Dalam siaran pers yang dirilis Sabtu (3/10/2020), BMKG menyebutkan bahwa potensi awan hujan ini ditandai oleh fenomena La Nina yang muncul sejak enam dasarian (60 hari) sebelumnya. Si Upik (arti harfiah La Nina) cenderung menguat dan diperkirakan mencapai ke level moderate Desember nanti, lalu meluruh ke posisi normal awal April 2021.
Untuk kawasan Indonesia, La Nina adalah pembawa berkah hujan. Istilah La Nina itu sendiri menunjuk pada fenomena cuaca khas, berupa tiupan angin yang muncul akibat perbedaan temperatur suhu air laut di Samudera Pasifik sisi selatan equator. Ada tiga titik yang menjadi pusat pengamatan, yakni di sisi timur perairan Kota Lima (Peru), di bagian tengah Kepulauan Haiti dan di sisi barat perairan Darwin, Australia.
Tidak kurang dari 10 institusi dari berbagai negara, termasuk BMKG, memantau pergerakan temperatur permukaan air laut itu dengan sensor suhu di satelit. Hasilnya konsisten bahwa suhu air di Pasifik Timur lebih rendah dari Pasifik Barat.
Pada awalnya perbedaannya hanya 0,5o C antara barat dan rata-rata tengah dan timur. Di akhir September perbedaannya menjadi 0,9o C, dan diperkirakan mencapai 1,5 - 2o C di bulan Desember nanti untuk kemudian bergerak menurun menuju netral.
Pada saat ini, temperatur yang lebih rendah di timur membuat suhu udara di situ lebih rendah, lebih berat sehingga tekanannya lebih tinggi. Sebaliknya, di sisi barat yang lebih panas, tekanannya lebih rendah. Maka, terjadilah aliran massa udara dari timur ke arah karat. Angin ke arah barat itu membawa uap air dan melahirkan awan hujan di Indonesia.
Tak heran bila di tengah kemarau Agustus-September lalu, hujan masih turun. Evaluasi BMKG menunjukkan bahwa pada Agustus-September 2020 curah hujan di sebagian besar wilayah Indonesia terjadi dengan intensitas di atas normal. Ditambah dengan dorongan angin monsun (Oktober-April), pada pekan-pekan ke depan hujan akan lebih sering dan lebih besar.
Enso dan Monsun
Gejala perbedaan suhu air laut di belahan selatan Pasifik itu telah lama diamati para ahli cuaca. Hasilnya ialah diakuinya adanya fenomena ENSO (El Nino Southern Oscilation). Bila angin dari timur ke barat disebut La Nina. Sebaliknya, yang dari barat ke timur disebut El Nino, dan yang ini bisa mengakibatkan kemarau berkepanjangan seperti pada 2019.

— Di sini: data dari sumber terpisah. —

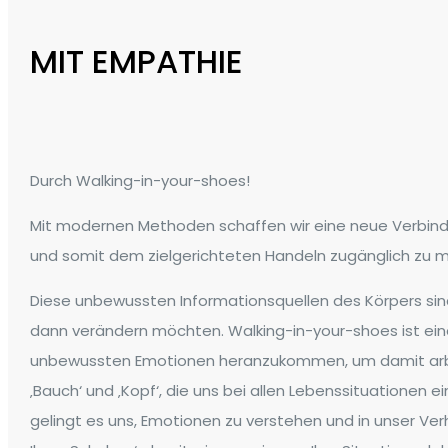
MIT EMPATHIE
Durch Walking-in-your-shoes!
Mit modernen Methoden schaffen wir eine neue Verbi
und somit dem zielgerichteten Handeln zugänglich zu mac
Diese unbewussten Informationsquellen des Körpers si
dann verändern möchten. Walking-in-your-shoes ist ein
unbewussten Emotionen heranzukommen, um damit arbei
‚Bauch‘ und ‚Kopf‘, die uns bei allen Lebenssituationen
gelingt es uns, Emotionen zu verstehen und in unser Verha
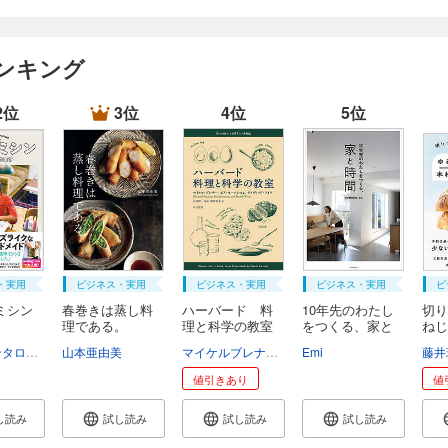
ンキング
2位
3位
4位
5位
・実用
ビジネス・実用
ビジネス・実用
ビジネス・実用
ビ
ミシン
春巻きは蒸し料
ハーバード 料
10年先のわたし
切り
理である。
理と科学の教室
をつくる、家と
ねじ
時...
品 .
コカドケンタロウ（ロッチ）
山本亜由美
マイケルブレナー
ピアセーレンセン
Emi
デイヴィ
藤井
値引きあり
値
し読み
試し読み
試し読み
試し読み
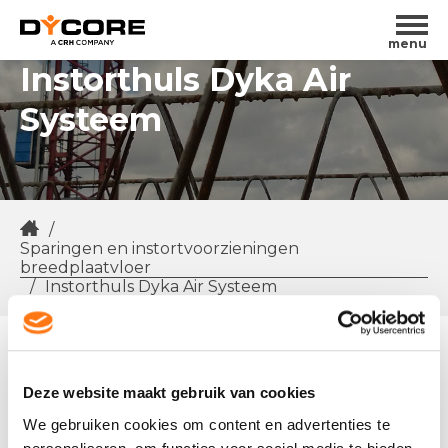
menu
Instorthuls Dyka Air
Systeem
/
Sparingen en instortvoorzieningen
breedplaatvloer
/
Instorthuls Dyka Air Systeem
Het Dyka Air Systeem is een kunststof
ventilatiesysteem, dat bestaat uit ovale kanalen en
Deze website maakt gebruik van cookies
ronde buizen met diverse koppelstukken. Met
We gebruiken cookies om content en advertenties te
een luchtdichtheidsklasse D behoren luchtlekken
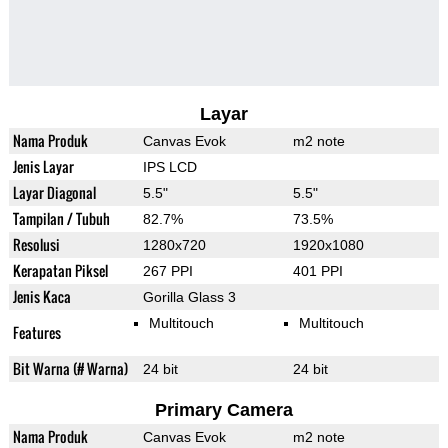
Layar
Nama Produk
Canvas Evok
m2 note
Jenis Layar
IPS LCD
Layar Diagonal
5.5"
5.5"
Tampilan / Tubuh
82.7%
73.5%
Resolusi
1280x720
1920x1080
Kerapatan Piksel
267 PPI
401 PPI
Jenis Kaca
Gorilla Glass 3
Multitouch
Multitouch
Features
Bit Warna (# Warna)
24 bit
24 bit
Primary Camera
Nama Produk
Canvas Evok
m2 note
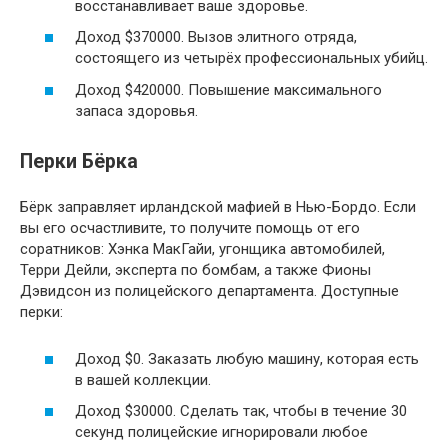
восстанавливает ваше здоровье.
Доход $370000. Вызов элитного отряда,
состоящего из четырёх профессиональных убийц.
Доход $420000. Повышение максимального
запаса здоровья.
Перки Бёрка
Бёрк заправляет ирландской мафией в Нью-Бордо. Если
вы его осчастливите, то получите помощь от его
соратников: Хэнка МакГайи, угонщика автомобилей,
Терри Дейли, эксперта по бомбам, а также Фионы
Дэвидсон из полицейского департамента. Доступные
перки:
Доход $0. Заказать любую машину, которая есть
в вашей коллекции.
Доход $30000. Сделать так, чтобы в течение 30
секунд полицейские игнорировали любое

Namun, meski sering terjadi berselang-seling, efek La Nina dan El Nino tidak membangun pola yang pasti. Tidak selalu setelah El Nino pasti La Nina hadir, atau sebaliknya. Fenomena ini juga tak berkorelasi langsung dan linier dengan siklus matahari. Namun, dengan mengaitkannya ke variabel-variabel cuaca di sekelilingnya, dan didukung data empiris, para ahli telah membuat model algoritme untuk memperkirakan kapan terjadi El Nino atau La Nina.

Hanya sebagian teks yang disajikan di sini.